WHAT THE TASK ASKS ▸
Please return only the lines from the one showing "implement fresh waves" to the end of the entries, keeping both ends and dropping every picture.

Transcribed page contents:

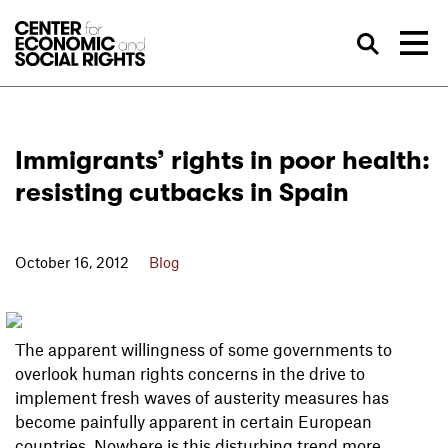
Skip to Content
Sea
Immigrants’ rights in poor health:
resisting cutbacks in Spain
October 16, 2012
Blog
The apparent willingness of some governments to
overlook human rights concerns in the drive to
implement fresh waves of austerity measures has
become painfully apparent in certain European
countries. Nowhere is this disturbing trend more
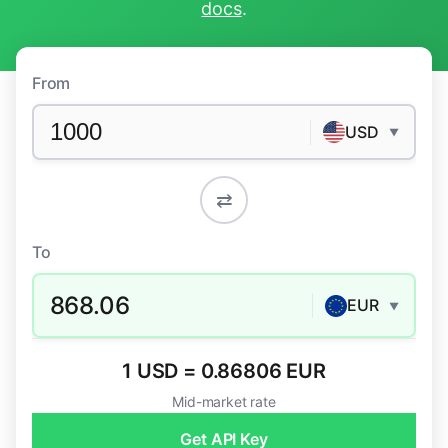
docs
.
From
USD
▼
⇄
To
868.06
EUR
▼
1 USD = 0.86806 EUR
Mid-market rate
Get API Key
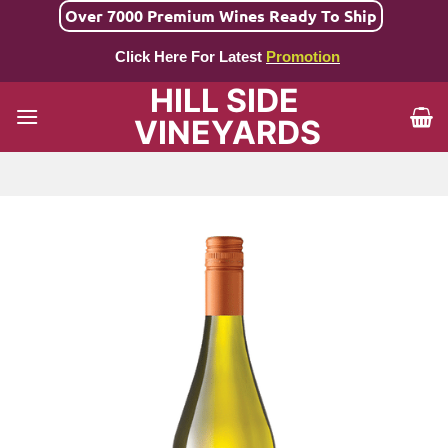
Skip
Over 7000 Premium Wines Ready To Ship
to
Click Here For Latest
Promotion
content
HILL SIDE
VINEYARDS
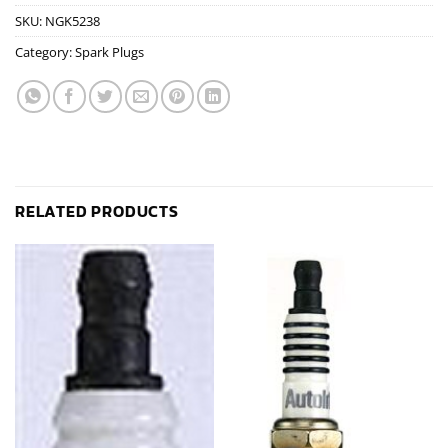
SKU:
NGK5238
Category:
Spark Plugs
RELATED PRODUCTS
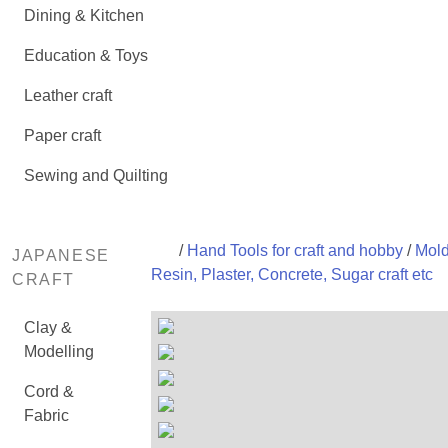
Dining & Kitchen
Education & Toys
Leather craft
Paper craft
Sewing and Quilting
/
Hand Tools for craft and hobby
/
Mold
JAPANESE
Resin, Plaster, Concrete, Sugar craft etc
CRAFT
Clay &
Modelling
Cord &
Fabric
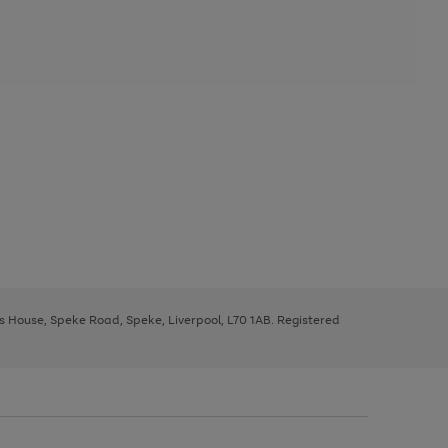
ys House, Speke Road, Speke, Liverpool, L70 1AB. Registered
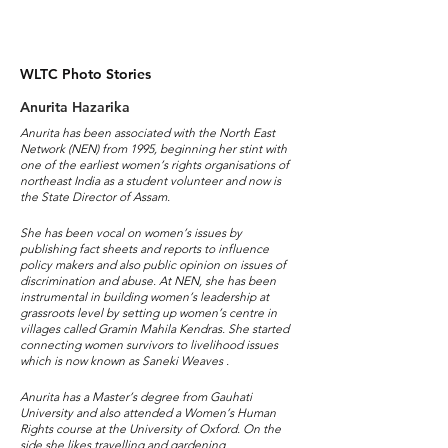
WLTC Photo Stories
Anurita Hazarika
Anurita has been associated with the North East
Network (NEN) from 1995, beginning her stint with
one of the earliest women’s rights organisations of
northeast India as a student volunteer and now is
the State Director of Assam.
She has been vocal on women’s issues by
publishing fact sheets and reports to influence
policy makers and also public opinion on issues of
discrimination and abuse. At NEN, she has been
instrumental in building women’s leadership at
grassroots level by setting up women’s centre in
villages called Gramin Mahila Kendras. She started
connecting women survivors to livelihood issues
which is now known as Saneki Weaves .
Anurita has a Master’s degree from Gauhati
University and also attended a Women’s Human
Rights course at the University of Oxford. On the
side she likes travelling and gardening.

ANSWER BELOW ▸
implement fresh waves of austerity measures has
become painfully apparent in certain European
countries. Nowhere is this disturbing trend more
docs
.
From
USD
▼
⇄
To
868.06
EUR
▼
1 USD = 0.86806 EUR
Mid-market rate
Get API Key
Skip
Over 7000 Premium Wines Ready To Ship
to
Click Here For Latest
Promotion
content
HILL SIDE
VINEYARDS
SKU:
NGK5238
Category:
Spark Plugs
RELATED PRODUCTS
Dining & Kitchen
Education & Toys
Leather craft
Paper craft
Sewing and Quilting
/
Hand Tools for craft and hobby
/
Mold
JAPANESE
Resin, Plaster, Concrete, Sugar craft etc
CRAFT
Clay &
Modelling
Cord &
Fabric
ys House, Speke Road, Speke, Liverpool, L70 1AB. Registered
WLTC Photo Stories
Anurita Hazarika
Anurita has been associated with the North East
Network (NEN) from 1995, beginning her stint with
one of the earliest women’s rights organisations of
northeast India as a student volunteer and now is
the State Director of Assam.
She has been vocal on women’s issues by
publishing fact sheets and reports to influence
policy makers and also public opinion on issues of
discrimination and abuse. At NEN, she has been
instrumental in building women’s leadership at
grassroots level by setting up women’s centre in
villages called Gramin Mahila Kendras. She started
connecting women survivors to livelihood issues
which is now known as Saneki Weaves .
Anurita has a Master’s degree from Gauhati
University and also attended a Women’s Human
Rights course at the University of Oxford. On the
side she likes travelling and gardening.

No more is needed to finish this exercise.